Data extracts Start Marker

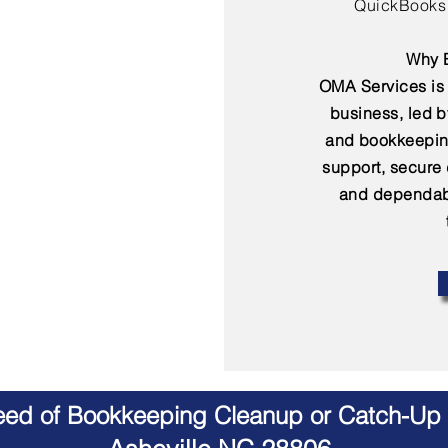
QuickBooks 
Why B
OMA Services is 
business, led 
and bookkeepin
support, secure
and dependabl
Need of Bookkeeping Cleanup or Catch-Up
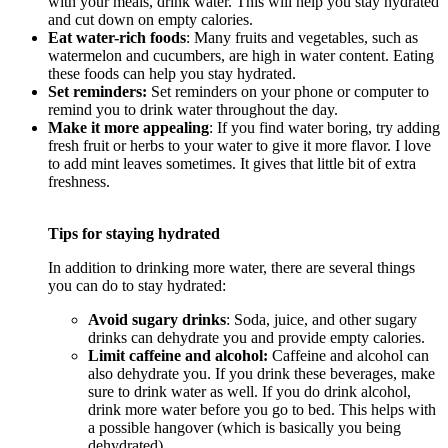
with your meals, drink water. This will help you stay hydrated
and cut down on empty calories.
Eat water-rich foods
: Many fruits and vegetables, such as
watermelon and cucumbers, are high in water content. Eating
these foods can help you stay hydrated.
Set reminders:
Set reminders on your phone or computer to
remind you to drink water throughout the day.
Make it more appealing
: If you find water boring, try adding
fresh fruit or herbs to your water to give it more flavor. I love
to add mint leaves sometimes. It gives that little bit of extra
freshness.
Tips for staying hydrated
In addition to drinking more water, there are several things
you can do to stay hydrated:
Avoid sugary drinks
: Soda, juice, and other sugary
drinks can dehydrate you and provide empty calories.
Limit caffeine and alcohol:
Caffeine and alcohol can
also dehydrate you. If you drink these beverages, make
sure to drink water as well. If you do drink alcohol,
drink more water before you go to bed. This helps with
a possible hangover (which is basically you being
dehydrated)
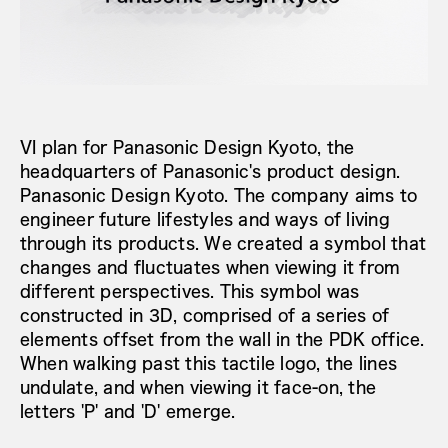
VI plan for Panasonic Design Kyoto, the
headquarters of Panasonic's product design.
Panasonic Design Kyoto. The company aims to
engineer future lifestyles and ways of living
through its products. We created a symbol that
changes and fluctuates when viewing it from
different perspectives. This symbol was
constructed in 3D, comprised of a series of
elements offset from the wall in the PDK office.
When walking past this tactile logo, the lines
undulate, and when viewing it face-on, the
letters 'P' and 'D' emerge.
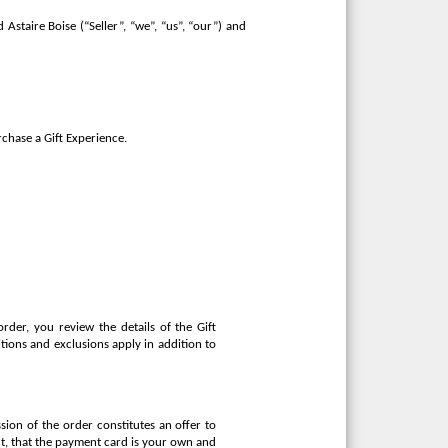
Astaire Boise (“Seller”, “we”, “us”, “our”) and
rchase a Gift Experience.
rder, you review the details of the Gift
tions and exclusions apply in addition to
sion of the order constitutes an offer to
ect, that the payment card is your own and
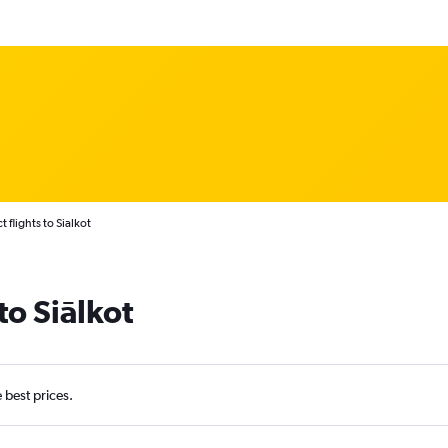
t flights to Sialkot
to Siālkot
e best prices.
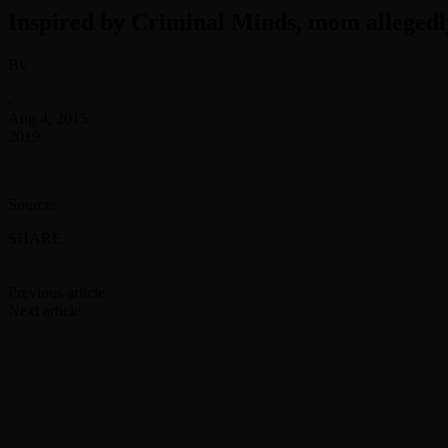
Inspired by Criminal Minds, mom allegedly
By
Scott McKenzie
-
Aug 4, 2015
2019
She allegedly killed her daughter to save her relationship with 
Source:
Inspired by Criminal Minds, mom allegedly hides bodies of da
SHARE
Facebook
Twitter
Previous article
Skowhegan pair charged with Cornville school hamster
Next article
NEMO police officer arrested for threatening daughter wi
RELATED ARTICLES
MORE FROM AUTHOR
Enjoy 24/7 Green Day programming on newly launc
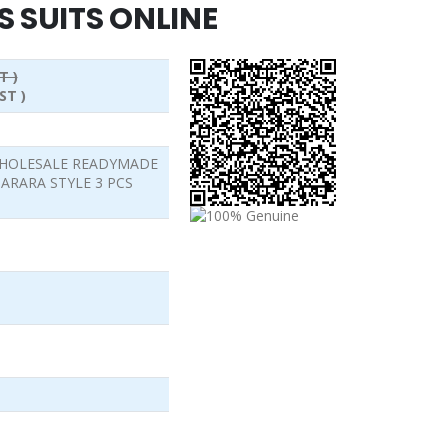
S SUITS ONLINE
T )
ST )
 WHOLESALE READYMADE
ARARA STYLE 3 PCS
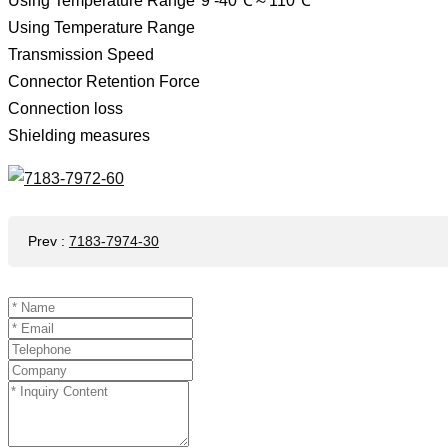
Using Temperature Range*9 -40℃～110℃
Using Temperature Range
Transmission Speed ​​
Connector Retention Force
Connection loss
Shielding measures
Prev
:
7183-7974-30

Data extracts End Marker

Return the entries verbatim without images.

QuickBooks 
Why B
OMA Services is 
business, led 
and bookkeepin
support, secure
and dependabl
Need of Bookkeeping Cleanup or Catch-Up
with your meals, drink water. This will help you stay hydrated
and cut down on empty calories.
Eat water-rich foods
: Many fruits and vegetables, such as
watermelon and cucumbers, are high in water content. Eating
these foods can help you stay hydrated.
Set reminders:
Set reminders on your phone or computer to
remind you to drink water throughout the day.
Make it more appealing
: If you find water boring, try adding
fresh fruit or herbs to your water to give it more flavor. I love
to add mint leaves sometimes. It gives that little bit of extra
freshness.
Tips for staying hydrated
In addition to drinking more water, there are several things
you can do to stay hydrated:
Avoid sugary drinks
: Soda, juice, and other sugary
drinks can dehydrate you and provide empty calories.
Limit caffeine and alcohol:
Caffeine and alcohol can
also dehydrate you. If you drink these beverages, make
sure to drink water as well. If you do drink alcohol,
drink more water before you go to bed. This helps with
a possible hangover (which is basically you being
dehydrated)
VI plan for Panasonic Design Kyoto, the
headquarters of Panasonic's product design.
Panasonic Design Kyoto. The company aims to
engineer future lifestyles and ways of living
through its products. We created a symbol that
changes and fluctuates when viewing it from
different perspectives. This symbol was
constructed in 3D, comprised of a series of
elements offset from the wall in the PDK office.
When walking past this tactile logo, the lines
undulate, and when viewing it face-on, the
letters 'P' and 'D' emerge.
Astaire Boise (“Seller”, “we”, “us”, “our”) and
rchase a Gift Experience.
rder, you review the details of the Gift
tions and exclusions apply in addition to
sion of the order constitutes an offer to
ect, that the payment card is your own and
t flights to Sialkot
to Siālkot
e best prices.
Inspired by Criminal Minds, mom allegedly
By
Scott McKenzie
-
Aug 4, 2015
2019
She allegedly killed her daughter to save her relationship with 
Source:
Inspired by Criminal Minds, mom allegedly hides bodies of da
SHARE
Facebook
Twitter
Previous article
Skowhegan pair charged with Cornville school hamster
Next article
NEMO police officer arrested for threatening daughter wi
RELATED ARTICLES
MORE FROM AUTHOR
Enjoy 24/7 Green Day programming on newly launc
S SUITS ONLINE
T )
ST )
 WHOLESALE READYMADE
ARARA STYLE 3 PCS
Using Temperature Range*9 -40℃～110℃
Using Temperature Range
Transmission Speed ​​
Connector Retention Force
Connection loss
Shielding measures
Prev
:
7183-7974-30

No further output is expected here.